A co-worker of mine uses one of the stranger keyboards I’ve seen, a Kinesis Advantage.

He picked it up his after a bout with tendinitis and was sold on it. He was kind enough to let me borrow his spare for about a week so I could try it out. It’s been an interesting week. :)

The Advantage differs from conventional keyboards in a number of ways, the ones I think most relevant are:

  • The separation of the left and right sides of the keyboard, done to keep you from pivoting your hands side-to-side at the wrist as you type. A lot of keyboards address this by creating a break in the middle and angling the two sides outward (everyone has seen the MS Naturals), but not having to turn your arms inward feels more comfortable/natural to me.
  • Keys that are arranged into a concave surface as opposed to a flat one. This might seem strange, but the curvature lines up well with the arc your finger tips travel in, and positions the keys within closer reach of one another.
  • The keys are also arranged on a vertical axis to one another, as opposed to being staggered. So for example the C key is directly below D, not below and to the right. Moving your fingers from their keys on the home row to the corresponding keys above and below is a much more natural movement.
  • Key layout is different as well. You’re expected to do quite a bit more with your thumbs. The Backspace, Delete, Home, End, and Control and Alt keys are positioned within reach of your left thumb, your right works Space, Enter, Page Up and Down, in addition to another Control key, and a Windows key (which I remap to Alt). This really makes sense if you think about, why waste two perfectly good fingers on the same key, when you could put them to use and eliminate all of that reaching.
  • The keys have outstanding tactile feedback, in addition to an audible feedback (something between a faint click and a beep emitted by a speaker somewhere inside). I find this feedback helpful in maintaining a light touch on the keys since I often catch myself banging keys pretty hard on normal keyboards.

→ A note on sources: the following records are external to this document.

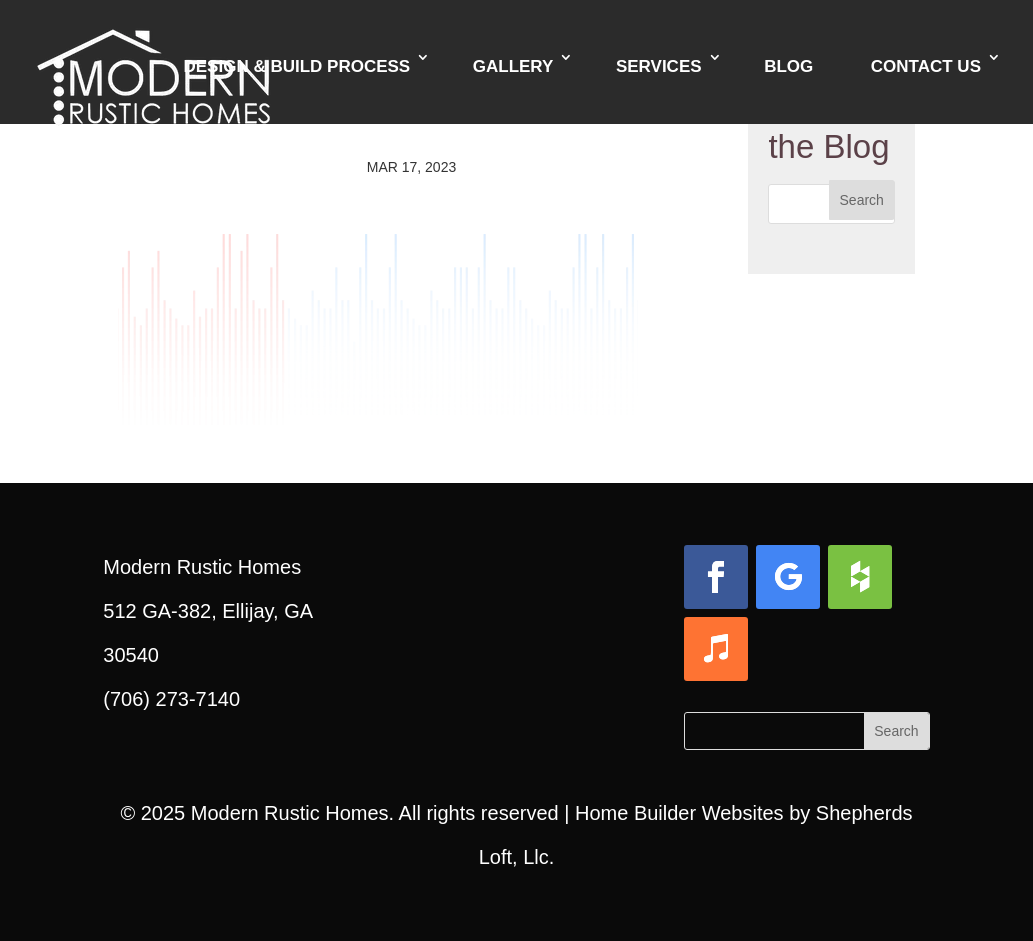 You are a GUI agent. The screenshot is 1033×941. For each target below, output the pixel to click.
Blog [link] (788, 66)
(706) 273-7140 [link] (171, 699)
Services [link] (659, 66)
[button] (862, 200)
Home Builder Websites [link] (679, 813)
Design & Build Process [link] (296, 66)
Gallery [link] (513, 66)
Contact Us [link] (926, 66)
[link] (153, 60)
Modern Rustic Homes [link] (290, 813) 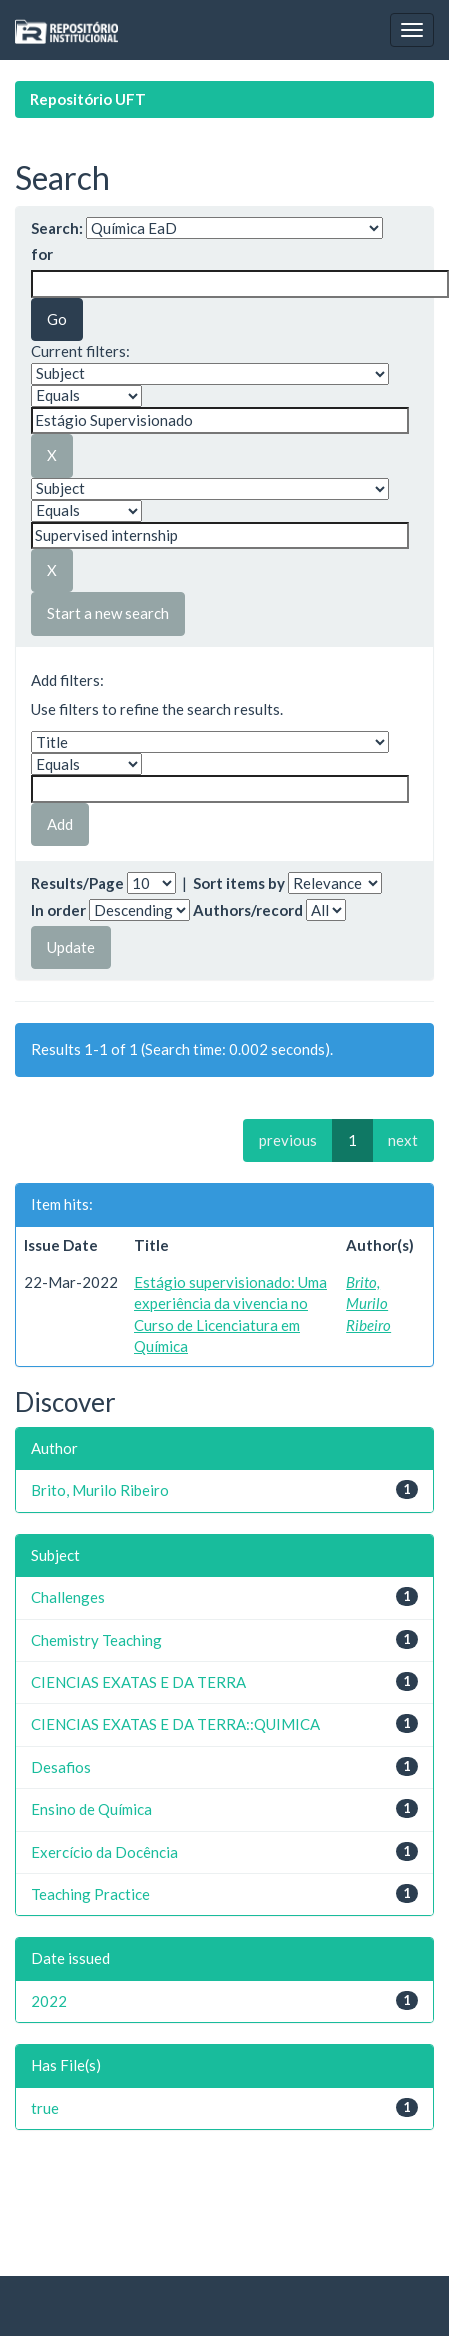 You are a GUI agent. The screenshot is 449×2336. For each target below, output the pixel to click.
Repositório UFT (88, 99)
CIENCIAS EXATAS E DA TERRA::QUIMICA (175, 1724)
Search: (57, 228)
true (45, 2108)
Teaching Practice (90, 1894)
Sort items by (239, 883)
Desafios (61, 1767)
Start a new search (108, 613)
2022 (49, 2001)
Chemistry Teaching (96, 1640)
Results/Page (77, 883)
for (42, 254)
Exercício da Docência (104, 1852)
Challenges (68, 1597)
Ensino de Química (91, 1809)
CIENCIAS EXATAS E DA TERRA (138, 1682)
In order (58, 910)
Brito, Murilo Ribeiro (368, 1303)
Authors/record (248, 910)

I’m not going to lie though, it does take some getting used to. The biggest problem I had was Space vs. Backspace, which are the right-most thumb key, and left-most thumb key respectively. Prior to all of this I heavily favored my left thumb for striking the space bar, and muscle memory is a bitch when it causes you to Backspace when you meant Space.

Other points of frustration were the tilde/back-tick key (located bottom-left instead of top-left), and the left and right bracket/brace keys (located bottom-right). These keys are used a lot in a shell or when coding, which probably made the pain even more pronounced for someone like me.

I managed to force myself to use nothing else for several days, at which point I felt I was doing quite well. I still had the occasional problem here and there, but it seemed like I was well on my way to normalcy. Then I tried using the built-in keyboard on my laptop. Wow. Epic fail. It took a few more days and plenty of patience before I was able to move back and forth (and truth be told it’s still a little awkward).

So was it worth it? Yeah, I think so. I’ve had RSI troubles of my own and a week of typing on this keyboard has felt pretty good. I’ve ordered one of my own to use at work, and I’ll probably grab a second one for home.